XML 29 R18.htm IDEA: XBRL DOCUMENT v3.24.3
Convertible Promissory Note, Related Party
9 Months Ended
Sep. 30, 2024
Convertible Promissory Note, Related Party  
Convertible Promissory Note, Related Party

9. Convertible Promissory Note, Related Party

Elusys Holdings, as a post-closing covenant, on January 26, 2024 purchased from the Company a convertible promissory note in the aggregate amount of $2,250,000 (the “Original Convertible Note”), the conversion of which was subject to both Elusys Holdings’ election and was subject to obtaining stockholder approval of the issuance of shares of the Company’s common stock upon such conversion, which stockholder approval was obtained on July 15, 2024. The Original Convertible Note bore interest at a rate of 1% per annum, was to mature on the one-year anniversary of its issuance and converts into shares of the Company’s common stock at the option of Elusys Holdings only if stockholder approval of the issuance of such shares of common stock is obtained prior to the maturity date. The conversion price was equal to $78.22 (which was 110% of the volume weighted average price (VWAP) of the Company’s common stock for the seven trading days prior to December 11, 2023 as adjusted for the reverse stock split effected July 17, 2024), upon conversion of the Original Convertible Note (exclusive of interest), Elusys Holdings would be issued 29,053 shares of the Company’s common stock.

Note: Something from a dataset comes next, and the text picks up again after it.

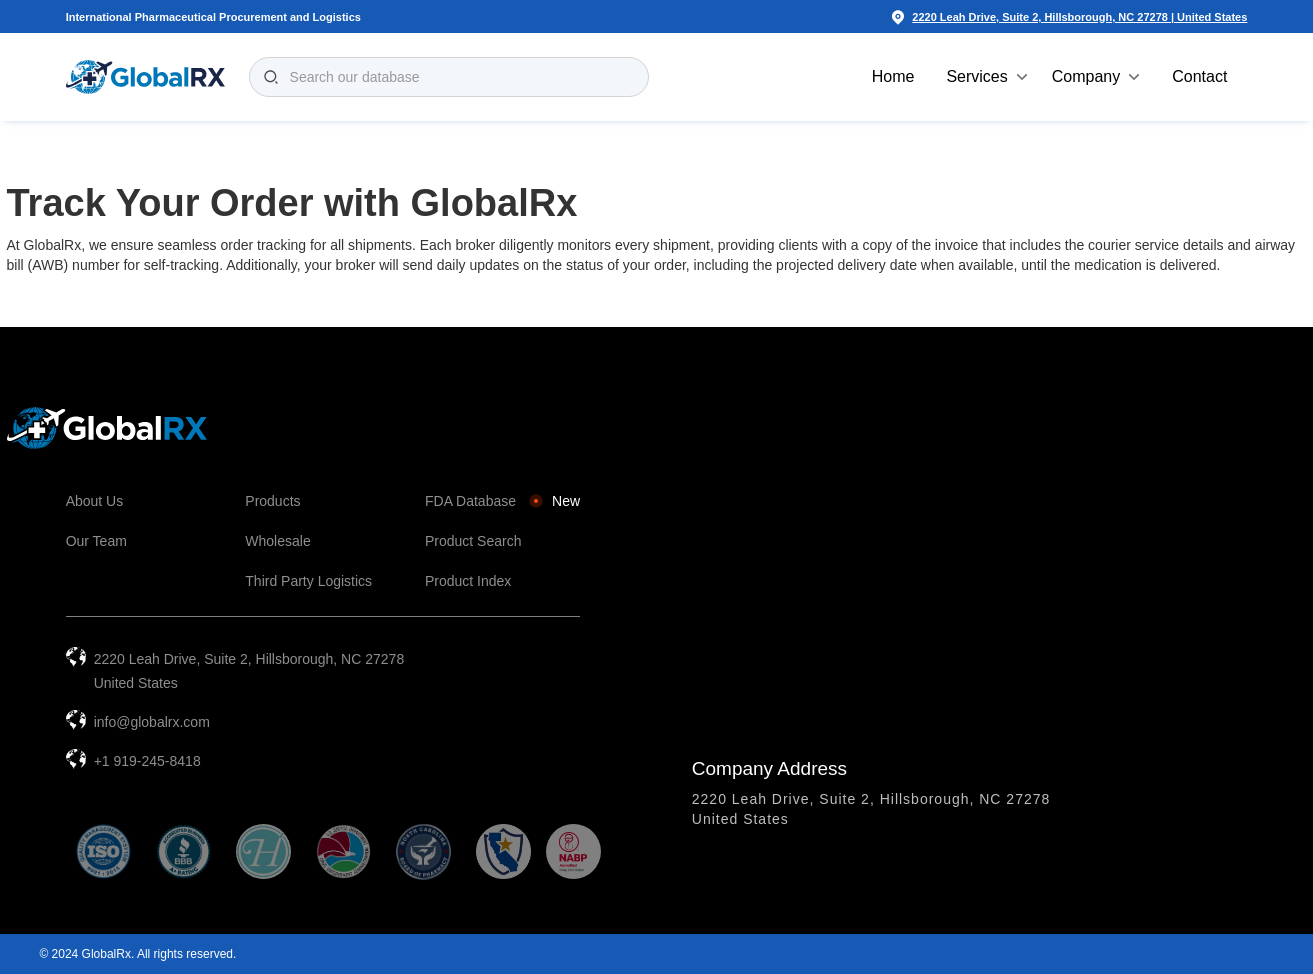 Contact (1199, 76)
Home (893, 76)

On May 1, 2024, the Company issued to Elusys Holdings an amended and restated 1% Note (“the Restated Note”) in the principal amount of $2,250,000 in exchange for the Original Convertible Note. The Restated Note bears interest at a rate of 1% per annum, matures on September 1, 2025 and will convert into shares of the Company’s common stock at the option of Elusys Holdings only if stockholder approval as may be required by the applicable rules and regulations of the NYSE American of the issuance of all of the shares of common stock issuable upon conversion of the Restated Note is obtained prior to the maturity date and any required approval of the NYSE American of such share issuance is obtained. The conversion price of the Restated Note was equal to 110% of the volume weighted average price (VWAP) of common stock for the seven trading days prior to December 11, 2023 which was $78.22; however, Section 2(b) of the Restated Note provided that if the Company consummated a public financing, subject to certain exceptions, within sixty days of May 1, 2024, the conversion price would be adjusted to be 110% of the per share purchase price of the common stock in such public financing (with such adjustment only being made upon the first financing in the event of multiple financings during the foregoing period). Based on the public offering that the Company consummated in May 2024, the conversion price of the Restated Note was adjusted to $22.00 resulting in the ability to convert the Restated Note into up to 103,908 shares of common stock (including the principal amount of $2,250,000 and all accrued interest thereon calculated as of the date of maturity. At the 2024 Annual Meeting, the Company’s stockholders approved the issuance of the shares of common stock issuable upon full conversion of the Restated Note.